Dieter Zetsche, Daimler chairman
The Worldwide Harmonized Light Vehicle Test Procedure laboratory test is used to measure fuel consumption and carbon dioxide emissions from passenger cars, as well as their pollutant emissions.
Daimler shares at the end of the quarter were priced at $61.98, or about 1% lower than at the end of the second quarter of 2018.
“The automotive industry and thus also Daimler are still in a very challenging environment,” Chairman Dieter Zetsche said in a statement. “The continued high demand from our customers makes us confident for the fourth quarter.”
Daimler sold 794,700 cars and commercial vehicles worldwide in the third quarter, or 4% fewer than in the same quarter last year, when it sold 824,100.
Overall, Daimler Trucks posted sales of 136,100 vehicles, up 8% from the year earlier.
Revenue at the trucks division was $11.4 billion compared with $10.5 billion in the same period in 2017.
The truck division’s earnings before interest and taxes — the measure of operating profit at Daimler — climbed to $969 million compared with $700 million, and its return on sales was 8.5% compared with 6.7% a year earlier.
The Mercedes-Benz Sprinter van. Daimler cut its earnings outlook this year for the Mercedes-Benz Cars and Daimler Buses divisions and for Daimler Group. (Daimler AG)

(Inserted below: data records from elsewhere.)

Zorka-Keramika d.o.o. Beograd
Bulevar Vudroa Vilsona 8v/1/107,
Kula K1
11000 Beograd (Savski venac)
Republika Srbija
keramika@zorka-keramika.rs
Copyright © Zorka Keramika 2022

In the North American region, its largest truck market, sales increased 16% to 52,700 trucks compared with 45,300 a year earlier, according to Stuttgart, Germany-based Daimler, which is the parent company of North American brands Freightliner and Western Star Trucks and Detroit Diesel Corp.
Daimler forecast “a significant sales increase” in North America for the full year compared with 2017 as a result of the market recovery there.
Through September, Daimler Trucks North America had U.S. retail sales of 68,788, up from 54,499 a year earlier, earning it a market-leading 38.6% share.
At the same time, EBIT at Mercedes-Benz Cars, Daimler's largest division, was $1.6 billion, down 27% from $2.4 billion a year earlier.
For the full-year, Mercedes-Benz Cars expects to hit sales in the magnitude of the previous year, which were 2,373,527.
This summer, Daimler halted deliveries of one type of diesel engine for Mercedes-Benz trucks over their emissions setup, less than a month after recalling 774,000 autos with prohibited shutoff devices, Bloomberg News reported.
The truck engines could “slightly” exceed nitrogen oxide emission limits under certain conditions, the company said at the time.
“The engine was used in Mercedes-Benz trucks in Europe until 2013 and is currently only sold in non-European export markets,” the company said in the statement. “Until the technical issues have been clarified, Daimler has decided to stop supplying this engine as a precautionary measure.”
Subsequently, Daimler agreed to upgrade the diesel emissions software in Vito vans, the GLC sport utility vehicle and C-Class sedan, escaping costly fines, according to Bloomberg.
“Despite the volatile environment, it is important and right for Daimler to invest in the future. In doing so, we profit from our strong balance sheet and from our global and diverse refinancing possibilities,” Chief Financial Officer Bodo Uebber said.
In July, Daimler successfully concluded negotiations with a consortium of international banks for a new five-year credit line of $12.5 billion.